• What is required: Extract from the entries below, exactly as given, only the lines from the line containing "společnosti" to the line containing "amb foto, Tinder", both lines included.

• Data shown:
=-=-=

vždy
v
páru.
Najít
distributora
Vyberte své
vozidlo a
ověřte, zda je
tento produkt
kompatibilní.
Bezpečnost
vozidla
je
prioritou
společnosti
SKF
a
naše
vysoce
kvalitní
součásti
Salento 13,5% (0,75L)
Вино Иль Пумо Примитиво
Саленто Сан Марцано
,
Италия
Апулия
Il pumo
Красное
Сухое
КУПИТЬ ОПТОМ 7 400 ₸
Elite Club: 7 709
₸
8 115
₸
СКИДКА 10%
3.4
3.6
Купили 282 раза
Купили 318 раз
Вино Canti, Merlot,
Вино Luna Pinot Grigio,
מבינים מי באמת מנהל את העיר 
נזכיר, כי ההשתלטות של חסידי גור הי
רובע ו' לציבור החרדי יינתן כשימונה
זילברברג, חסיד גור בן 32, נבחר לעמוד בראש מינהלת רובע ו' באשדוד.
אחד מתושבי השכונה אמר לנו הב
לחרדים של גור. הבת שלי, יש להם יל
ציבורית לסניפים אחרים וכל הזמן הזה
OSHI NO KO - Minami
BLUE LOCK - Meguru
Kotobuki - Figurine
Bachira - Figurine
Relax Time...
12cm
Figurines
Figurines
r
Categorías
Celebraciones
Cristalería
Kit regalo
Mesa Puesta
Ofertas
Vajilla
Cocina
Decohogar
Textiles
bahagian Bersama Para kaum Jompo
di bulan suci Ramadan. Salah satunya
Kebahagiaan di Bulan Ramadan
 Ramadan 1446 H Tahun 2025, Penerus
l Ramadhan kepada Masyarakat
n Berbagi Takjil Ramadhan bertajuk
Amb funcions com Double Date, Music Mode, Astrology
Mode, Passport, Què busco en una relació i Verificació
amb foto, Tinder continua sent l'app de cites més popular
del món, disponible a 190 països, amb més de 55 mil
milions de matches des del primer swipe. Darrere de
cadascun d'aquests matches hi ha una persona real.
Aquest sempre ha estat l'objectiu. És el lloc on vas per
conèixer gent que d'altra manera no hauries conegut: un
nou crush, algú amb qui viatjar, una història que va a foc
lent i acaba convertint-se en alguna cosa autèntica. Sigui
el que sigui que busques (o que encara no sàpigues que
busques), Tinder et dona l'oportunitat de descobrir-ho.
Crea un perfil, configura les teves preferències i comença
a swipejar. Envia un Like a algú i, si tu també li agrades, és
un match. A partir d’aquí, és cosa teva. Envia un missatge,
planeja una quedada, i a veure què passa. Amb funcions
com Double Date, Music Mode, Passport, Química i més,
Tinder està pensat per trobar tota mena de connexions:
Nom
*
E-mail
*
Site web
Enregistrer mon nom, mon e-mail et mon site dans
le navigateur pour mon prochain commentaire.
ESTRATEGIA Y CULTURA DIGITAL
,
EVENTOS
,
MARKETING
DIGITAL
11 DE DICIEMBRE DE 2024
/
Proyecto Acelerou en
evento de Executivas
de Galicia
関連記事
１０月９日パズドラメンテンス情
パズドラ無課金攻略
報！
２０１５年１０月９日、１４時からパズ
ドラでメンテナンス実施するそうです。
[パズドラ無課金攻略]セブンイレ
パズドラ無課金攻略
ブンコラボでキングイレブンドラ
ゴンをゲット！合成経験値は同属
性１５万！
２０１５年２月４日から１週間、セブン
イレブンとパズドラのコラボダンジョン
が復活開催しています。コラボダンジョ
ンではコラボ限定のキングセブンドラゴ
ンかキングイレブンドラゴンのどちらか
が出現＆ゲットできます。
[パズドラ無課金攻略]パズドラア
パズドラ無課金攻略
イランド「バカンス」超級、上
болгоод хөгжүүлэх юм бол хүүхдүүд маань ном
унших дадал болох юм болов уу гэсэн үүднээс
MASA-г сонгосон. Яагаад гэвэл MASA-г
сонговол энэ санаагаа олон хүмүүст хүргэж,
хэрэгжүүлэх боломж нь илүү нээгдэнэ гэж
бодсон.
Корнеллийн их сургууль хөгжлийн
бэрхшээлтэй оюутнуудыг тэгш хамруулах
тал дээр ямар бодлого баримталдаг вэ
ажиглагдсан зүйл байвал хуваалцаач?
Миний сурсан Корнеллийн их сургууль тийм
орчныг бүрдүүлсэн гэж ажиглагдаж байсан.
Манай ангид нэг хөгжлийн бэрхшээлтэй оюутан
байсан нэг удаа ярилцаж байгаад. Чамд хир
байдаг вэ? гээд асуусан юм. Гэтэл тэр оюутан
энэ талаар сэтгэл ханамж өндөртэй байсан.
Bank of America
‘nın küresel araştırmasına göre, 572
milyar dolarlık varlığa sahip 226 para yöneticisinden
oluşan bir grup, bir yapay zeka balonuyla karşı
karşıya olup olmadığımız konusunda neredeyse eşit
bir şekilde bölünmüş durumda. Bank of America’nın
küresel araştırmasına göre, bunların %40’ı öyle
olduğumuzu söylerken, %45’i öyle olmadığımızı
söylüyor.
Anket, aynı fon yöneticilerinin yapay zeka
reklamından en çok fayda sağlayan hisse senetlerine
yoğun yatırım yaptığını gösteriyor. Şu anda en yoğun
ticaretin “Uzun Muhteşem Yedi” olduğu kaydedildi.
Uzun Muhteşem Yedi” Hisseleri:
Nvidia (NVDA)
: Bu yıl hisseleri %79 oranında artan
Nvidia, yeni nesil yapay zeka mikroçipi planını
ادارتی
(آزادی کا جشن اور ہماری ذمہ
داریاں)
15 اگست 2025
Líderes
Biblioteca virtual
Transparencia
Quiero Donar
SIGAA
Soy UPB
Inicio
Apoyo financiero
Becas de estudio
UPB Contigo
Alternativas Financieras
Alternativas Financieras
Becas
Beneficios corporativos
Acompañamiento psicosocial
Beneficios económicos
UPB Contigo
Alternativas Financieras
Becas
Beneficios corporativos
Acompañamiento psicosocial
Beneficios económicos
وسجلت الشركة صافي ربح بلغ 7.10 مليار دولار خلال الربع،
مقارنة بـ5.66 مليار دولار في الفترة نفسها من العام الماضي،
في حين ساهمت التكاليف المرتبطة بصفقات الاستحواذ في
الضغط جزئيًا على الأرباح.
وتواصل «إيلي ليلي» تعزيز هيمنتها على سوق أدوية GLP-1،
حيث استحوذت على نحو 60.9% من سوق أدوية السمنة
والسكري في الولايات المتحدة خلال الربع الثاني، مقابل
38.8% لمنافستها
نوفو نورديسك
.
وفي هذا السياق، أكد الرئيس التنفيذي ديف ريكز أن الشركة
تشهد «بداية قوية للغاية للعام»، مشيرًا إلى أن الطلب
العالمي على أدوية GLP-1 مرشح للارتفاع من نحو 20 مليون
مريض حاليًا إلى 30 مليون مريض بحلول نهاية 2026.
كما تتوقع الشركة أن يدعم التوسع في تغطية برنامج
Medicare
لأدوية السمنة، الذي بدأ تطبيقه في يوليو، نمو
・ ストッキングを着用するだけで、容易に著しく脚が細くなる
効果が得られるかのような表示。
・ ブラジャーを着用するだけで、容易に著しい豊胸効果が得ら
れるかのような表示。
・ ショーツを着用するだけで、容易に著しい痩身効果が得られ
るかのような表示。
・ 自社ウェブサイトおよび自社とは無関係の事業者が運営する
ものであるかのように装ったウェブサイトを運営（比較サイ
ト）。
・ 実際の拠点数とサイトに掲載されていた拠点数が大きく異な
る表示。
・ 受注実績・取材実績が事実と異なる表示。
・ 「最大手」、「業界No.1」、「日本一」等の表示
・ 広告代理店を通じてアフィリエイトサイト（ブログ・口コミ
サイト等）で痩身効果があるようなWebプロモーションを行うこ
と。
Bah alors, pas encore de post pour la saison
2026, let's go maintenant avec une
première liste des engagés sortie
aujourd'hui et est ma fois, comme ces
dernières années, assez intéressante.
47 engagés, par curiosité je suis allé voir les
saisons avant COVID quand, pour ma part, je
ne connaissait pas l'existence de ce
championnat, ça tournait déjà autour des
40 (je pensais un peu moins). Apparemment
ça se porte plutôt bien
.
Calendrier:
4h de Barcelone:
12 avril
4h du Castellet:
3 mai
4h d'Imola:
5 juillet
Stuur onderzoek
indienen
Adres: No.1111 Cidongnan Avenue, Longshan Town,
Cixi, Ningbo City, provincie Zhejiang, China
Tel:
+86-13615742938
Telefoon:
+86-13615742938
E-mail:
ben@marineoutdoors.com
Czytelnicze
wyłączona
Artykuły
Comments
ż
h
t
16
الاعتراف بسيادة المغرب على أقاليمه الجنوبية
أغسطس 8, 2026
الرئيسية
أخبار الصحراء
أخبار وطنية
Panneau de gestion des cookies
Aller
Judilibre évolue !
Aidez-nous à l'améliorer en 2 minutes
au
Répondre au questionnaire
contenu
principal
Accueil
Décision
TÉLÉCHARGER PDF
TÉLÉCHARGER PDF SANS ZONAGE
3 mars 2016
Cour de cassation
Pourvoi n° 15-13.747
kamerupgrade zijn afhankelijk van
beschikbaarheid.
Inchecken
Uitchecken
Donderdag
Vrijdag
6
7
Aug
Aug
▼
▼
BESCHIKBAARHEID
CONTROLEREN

=-=-=

• Solution to the exercise:
společnosti
SKF
a
naše
vysoce
kvalitní
součásti
Salento 13,5% (0,75L)
Вино Иль Пумо Примитиво
Саленто Сан Марцано
,
Италия
Апулия
Il pumo
Красное
Сухое
КУПИТЬ ОПТОМ 7 400 ₸
Elite Club: 7 709
₸
8 115
₸
СКИДКА 10%
3.4
3.6
Купили 282 раза
Купили 318 раз
Вино Canti, Merlot,
Вино Luna Pinot Grigio,
מבינים מי באמת מנהל את העיר 
נזכיר, כי ההשתלטות של חסידי גור הי
רובע ו' לציבור החרדי יינתן כשימונה
זילברברג, חסיד גור בן 32, נבחר לעמוד בראש מינהלת רובע ו' באשדוד.
אחד מתושבי השכונה אמר לנו הב
לחרדים של גור. הבת שלי, יש להם יל
ציבורית לסניפים אחרים וכל הזמן הזה
OSHI NO KO - Minami
BLUE LOCK - Meguru
Kotobuki - Figurine
Bachira - Figurine
Relax Time...
12cm
Figurines
Figurines
r
Categorías
Celebraciones
Cristalería
Kit regalo
Mesa Puesta
Ofertas
Vajilla
Cocina
Decohogar
Textiles
bahagian Bersama Para kaum Jompo
di bulan suci Ramadan. Salah satunya
Kebahagiaan di Bulan Ramadan
 Ramadan 1446 H Tahun 2025, Penerus
l Ramadhan kepada Masyarakat
n Berbagi Takjil Ramadhan bertajuk
Amb funcions com Double Date, Music Mode, Astrology
Mode, Passport, Què busco en una relació i Verificació
amb foto, Tinder continua sent l'app de cites més popular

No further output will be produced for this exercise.